Rick Reilly is the Dave Barry of sportswriting and Dave Barry is to comedy what Antonio Cromartie is to not fathering nine children with eight different women. In Reilly’s anti-Cutler column currently running on the ESPN home page, he levels charges against Cutler as severe as texting while ignoring John Lynch, watching TV while ignoring John Elway and not wanting to answer the questions of reporters at a press conference. I say we string him up!
Reporter: When you were a kid, which quarterback did you look up to?
Cutler: Nobody.
Reporter: Nobody? You didn’t look up to anybody?
Cutler: No.
If he’s lying, it makes him a miscreant. If he’s telling the truth, it makes him a miscreant.

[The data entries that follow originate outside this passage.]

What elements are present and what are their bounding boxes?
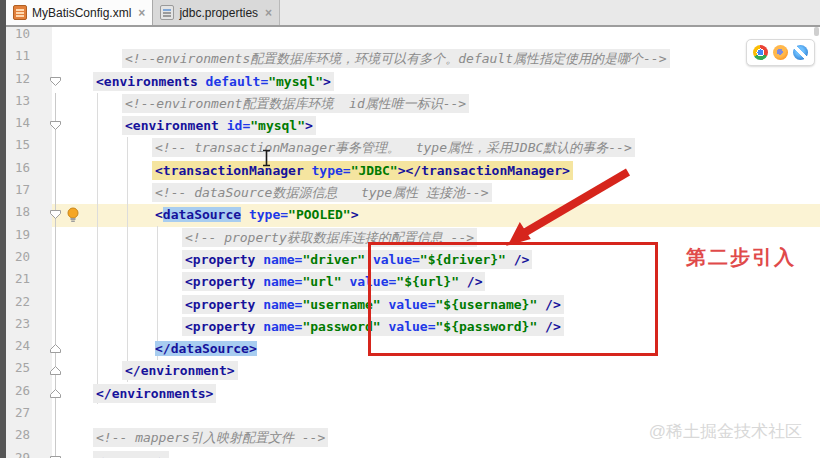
line-number: 19 (6, 227, 52, 249)
code-line-row: 15<!-- transactionManager事务管理。 type属性，采用… (6, 137, 820, 159)
fold-marker-up-icon[interactable] (49, 365, 62, 376)
token-val: "url" (302, 274, 341, 289)
window-edge-strip (0, 0, 6, 458)
line-number: 22 (6, 294, 52, 316)
token-attr: type (249, 207, 280, 222)
close-icon[interactable]: × (265, 6, 272, 20)
code-line-row: 11<!--environments配置数据库环境，环境可以有多个。defaul… (6, 48, 820, 70)
line-number: 15 (6, 137, 52, 159)
text-cursor-ibeam-icon (261, 149, 272, 167)
line-number: 29 (6, 450, 52, 458)
token-cmt: <!--environment配置数据库环境 id属性唯一标识--> (125, 96, 466, 111)
code-text[interactable]: <!-- dataSource数据源信息 type属性 连接池--> (52, 182, 820, 204)
tab-label: jdbc.properties (179, 6, 258, 20)
code-line-row: 10 (6, 26, 820, 48)
browser-launcher-popup (746, 39, 815, 66)
token-tag: <mappers> (96, 453, 166, 458)
code-text[interactable]: <!--environments配置数据库环境，环境可以有多个。default属… (52, 48, 820, 70)
token-cmt: <!-- mappers引入映射配置文件 --> (96, 430, 325, 445)
token-tag: </environment> (125, 363, 235, 378)
line-number: 21 (6, 271, 52, 293)
token-attr: name (263, 274, 294, 289)
token-cmt: <!-- dataSource数据源信息 type属性 连接池--> (155, 185, 489, 200)
intention-lightbulb-icon[interactable] (67, 207, 79, 223)
token-cmt: <!--environments配置数据库环境，环境可以有多个。default属… (125, 51, 667, 66)
editor-scrollbar[interactable] (814, 27, 819, 36)
chrome-icon[interactable] (753, 45, 768, 60)
line-number: 11 (6, 48, 52, 70)
code-text[interactable]: </environment> (52, 360, 820, 382)
code-text[interactable]: <environments default="mysql"> (52, 71, 820, 93)
line-number: 13 (6, 93, 52, 115)
token-attr: name (263, 319, 294, 334)
token-val: "driver" (302, 252, 365, 267)
code-line-row: 16<transactionManager type="JDBC"></tran… (6, 160, 820, 182)
safari-icon[interactable] (793, 45, 808, 60)
token-tag: > (305, 118, 313, 133)
token-tag: > (351, 207, 359, 222)
token-attr: = (280, 207, 288, 222)
token-attr: = (343, 163, 351, 178)
code-line-row: 14<environment id="mysql"> (6, 115, 820, 137)
token-tag: < (155, 207, 163, 222)
token-tag: > (323, 74, 331, 89)
xml-file-icon (13, 5, 27, 20)
token-val: "POOLED" (288, 207, 351, 222)
code-line-row: 26</environments> (6, 383, 820, 405)
code-text[interactable]: <transactionManager type="JDBC"></transa… (52, 160, 820, 182)
line-number: 17 (6, 182, 52, 204)
token-attr: name (263, 297, 294, 312)
token-plain (241, 207, 249, 222)
fold-marker-up-icon[interactable] (49, 343, 62, 354)
tab-MyBatisConfig.xml[interactable]: MyBatisConfig.xml× (6, 0, 153, 25)
code-line-row: 13<!--environment配置数据库环境 id属性唯一标识--> (6, 93, 820, 115)
line-number: 20 (6, 249, 52, 271)
token-tag: </environments> (96, 386, 213, 401)
firefox-icon[interactable] (773, 45, 788, 60)
token-val: "mysql" (250, 118, 305, 133)
line-number: 14 (6, 115, 52, 137)
line-number: 16 (6, 160, 52, 182)
token-val: "JDBC" (351, 163, 398, 178)
line-number: 27 (6, 405, 52, 427)
fold-marker-down-icon[interactable] (49, 455, 62, 458)
line-number: 12 (6, 71, 52, 93)
token-attr: id (227, 118, 243, 133)
line-number: 24 (6, 338, 52, 360)
close-icon[interactable]: × (138, 6, 145, 20)
annotation-rectangle (368, 242, 658, 356)
token-tag: <property (185, 252, 263, 267)
code-line-row: 29<mappers> (6, 450, 820, 458)
token-val: "mysql" (268, 74, 323, 89)
fold-marker-down-icon[interactable] (49, 76, 62, 87)
code-text[interactable]: </environments> (52, 383, 820, 405)
line-number: 18 (6, 204, 52, 226)
code-line-row: 12<environments default="mysql"> (6, 71, 820, 93)
code-text[interactable]: <!-- transactionManager事务管理。 type属性，采用JD… (52, 137, 820, 159)
fold-marker-down-icon[interactable] (49, 209, 62, 220)
tab-jdbc.properties[interactable]: jdbc.properties× (153, 0, 280, 25)
line-number: 25 (6, 360, 52, 382)
line-number: 26 (6, 383, 52, 405)
token-tag: <transactionManager (155, 163, 312, 178)
token-cmt: <!-- transactionManager事务管理。 type属性，采用JD… (155, 140, 632, 155)
annotation-arrow-icon (460, 158, 660, 257)
token-tag: </dataSource> (155, 341, 257, 356)
token-attr: default (206, 74, 261, 89)
code-line-row: 25</environment> (6, 360, 820, 382)
line-number: 28 (6, 427, 52, 449)
tab-label: MyBatisConfig.xml (32, 6, 131, 20)
code-text[interactable]: <environment id="mysql"> (52, 115, 820, 137)
code-line-row: 18<dataSource type="POOLED"> (6, 204, 820, 226)
fold-marker-up-icon[interactable] (49, 388, 62, 399)
code-text[interactable]: <mappers> (52, 450, 820, 458)
token-attr: name (263, 252, 294, 267)
line-number: 10 (6, 26, 52, 48)
code-text[interactable]: <!--environment配置数据库环境 id属性唯一标识--> (52, 93, 820, 115)
token-tag: <property (185, 319, 263, 334)
code-text[interactable]: <dataSource type="POOLED"> (52, 204, 820, 226)
token-tag: dataSource (163, 207, 241, 222)
fold-marker-down-icon[interactable] (49, 120, 62, 131)
line-number: 23 (6, 316, 52, 338)
tab-bar: MyBatisConfig.xml×jdbc.properties× (6, 0, 820, 27)
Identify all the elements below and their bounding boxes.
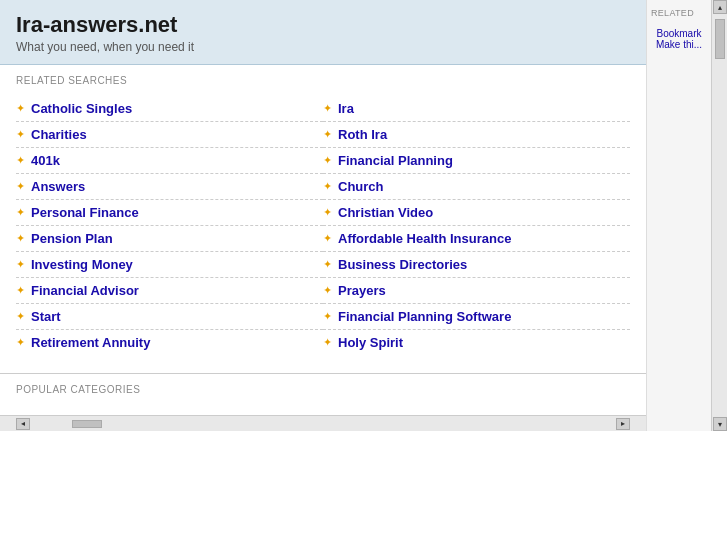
- link-arrow-icon: ✦: [323, 258, 332, 271]
- link-item: ✦Holy Spirit: [323, 330, 630, 355]
- link-item: ✦Financial Planning Software: [323, 304, 630, 330]
- search-link[interactable]: Financial Planning Software: [338, 309, 511, 324]
- link-arrow-icon: ✦: [323, 310, 332, 323]
- scroll-right-button[interactable]: ▸: [616, 418, 630, 430]
- link-arrow-icon: ✦: [16, 102, 25, 115]
- search-link[interactable]: Affordable Health Insurance: [338, 231, 511, 246]
- links-grid: ✦Catholic Singles✦Charities✦401k✦Answers…: [16, 96, 630, 355]
- search-link[interactable]: Christian Video: [338, 205, 433, 220]
- search-link[interactable]: Roth Ira: [338, 127, 387, 142]
- popular-categories-section: POPULAR CATEGORIES: [0, 373, 646, 415]
- related-searches-label: RELATED SEARCHES: [16, 75, 630, 86]
- horizontal-scrollbar[interactable]: ◂ ▸: [0, 415, 646, 431]
- left-links-column: ✦Catholic Singles✦Charities✦401k✦Answers…: [16, 96, 323, 355]
- search-link[interactable]: Personal Finance: [31, 205, 139, 220]
- make-this-label[interactable]: Make thi...: [651, 39, 707, 50]
- link-arrow-icon: ✦: [323, 232, 332, 245]
- link-arrow-icon: ✦: [323, 102, 332, 115]
- related-searches-section: RELATED SEARCHES ✦Catholic Singles✦Chari…: [0, 65, 646, 365]
- link-arrow-icon: ✦: [16, 128, 25, 141]
- scroll-track: [714, 14, 726, 417]
- link-arrow-icon: ✦: [323, 206, 332, 219]
- link-arrow-icon: ✦: [16, 310, 25, 323]
- link-arrow-icon: ✦: [323, 284, 332, 297]
- link-item: ✦Roth Ira: [323, 122, 630, 148]
- link-item: ✦Business Directories: [323, 252, 630, 278]
- link-item: ✦Church: [323, 174, 630, 200]
- bookmark-label[interactable]: Bookmark: [651, 28, 707, 39]
- scroll-thumb[interactable]: [72, 420, 102, 428]
- link-item: ✦Prayers: [323, 278, 630, 304]
- link-arrow-icon: ✦: [323, 180, 332, 193]
- link-item: ✦Investing Money: [16, 252, 323, 278]
- header: Ira-answers.net What you need, when you …: [0, 0, 646, 65]
- link-item: ✦Personal Finance: [16, 200, 323, 226]
- search-link[interactable]: Financial Advisor: [31, 283, 139, 298]
- search-link[interactable]: Retirement Annuity: [31, 335, 150, 350]
- search-link[interactable]: Pension Plan: [31, 231, 113, 246]
- search-link[interactable]: Prayers: [338, 283, 386, 298]
- site-title: Ira-answers.net: [16, 12, 630, 38]
- search-link[interactable]: Start: [31, 309, 61, 324]
- link-arrow-icon: ✦: [16, 336, 25, 349]
- link-arrow-icon: ✦: [16, 180, 25, 193]
- link-item: ✦Catholic Singles: [16, 96, 323, 122]
- search-link[interactable]: Holy Spirit: [338, 335, 403, 350]
- scroll-thumb[interactable]: [715, 19, 725, 59]
- right-links-column: ✦Ira✦Roth Ira✦Financial Planning✦Church✦…: [323, 96, 630, 355]
- search-link[interactable]: Answers: [31, 179, 85, 194]
- popular-categories-label: POPULAR CATEGORIES: [16, 384, 630, 395]
- link-item: ✦Pension Plan: [16, 226, 323, 252]
- site-subtitle: What you need, when you need it: [16, 40, 630, 54]
- link-arrow-icon: ✦: [16, 206, 25, 219]
- scroll-track: [32, 419, 614, 429]
- link-item: ✦Retirement Annuity: [16, 330, 323, 355]
- scroll-up-button[interactable]: ▴: [713, 0, 727, 14]
- link-item: ✦Financial Planning: [323, 148, 630, 174]
- link-item: ✦Affordable Health Insurance: [323, 226, 630, 252]
- link-item: ✦Answers: [16, 174, 323, 200]
- link-item: ✦Ira: [323, 96, 630, 122]
- search-link[interactable]: Investing Money: [31, 257, 133, 272]
- search-link[interactable]: Charities: [31, 127, 87, 142]
- link-item: ✦Charities: [16, 122, 323, 148]
- vertical-scrollbar[interactable]: ▴ ▾: [711, 0, 727, 431]
- scroll-left-button[interactable]: ◂: [16, 418, 30, 430]
- search-link[interactable]: Catholic Singles: [31, 101, 132, 116]
- sidebar-related-label: RELATED: [651, 8, 707, 18]
- link-arrow-icon: ✦: [16, 258, 25, 271]
- search-link[interactable]: Ira: [338, 101, 354, 116]
- search-link[interactable]: Financial Planning: [338, 153, 453, 168]
- search-link[interactable]: Business Directories: [338, 257, 467, 272]
- link-arrow-icon: ✦: [16, 154, 25, 167]
- link-arrow-icon: ✦: [323, 128, 332, 141]
- scroll-down-button[interactable]: ▾: [713, 417, 727, 431]
- right-sidebar: RELATED Bookmark Make thi...: [646, 0, 711, 431]
- search-link[interactable]: Church: [338, 179, 384, 194]
- link-arrow-icon: ✦: [16, 232, 25, 245]
- link-item: ✦Start: [16, 304, 323, 330]
- link-arrow-icon: ✦: [323, 154, 332, 167]
- link-item: ✦Financial Advisor: [16, 278, 323, 304]
- link-arrow-icon: ✦: [16, 284, 25, 297]
- search-link[interactable]: 401k: [31, 153, 60, 168]
- link-item: ✦401k: [16, 148, 323, 174]
- link-arrow-icon: ✦: [323, 336, 332, 349]
- link-item: ✦Christian Video: [323, 200, 630, 226]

“Deep, deep down, I think he’s a really good guy,” Waddle says.
Maybe. But why do we have to look that deep?
Reilly’s hypothesis, of course, ignores the other obvious conclusion to be drawn from Cutler’s answer: he doesn’t like reporters. You know reporters, right? The ones who vilified him publicly and canonized Josh McDaniels in the aftermath of the Denver scandal? (How’d that work out for Denver?) The ones who have been quick to criticize every interception he’s thrown while ignoring his franchise record-setting productivity? The ones who have written every week that Denver actually won the trade with the Bears by acquiring Kyle Orton, a player that has been benched for a quarterback who doesn’t possess the ability to throw the football accurately?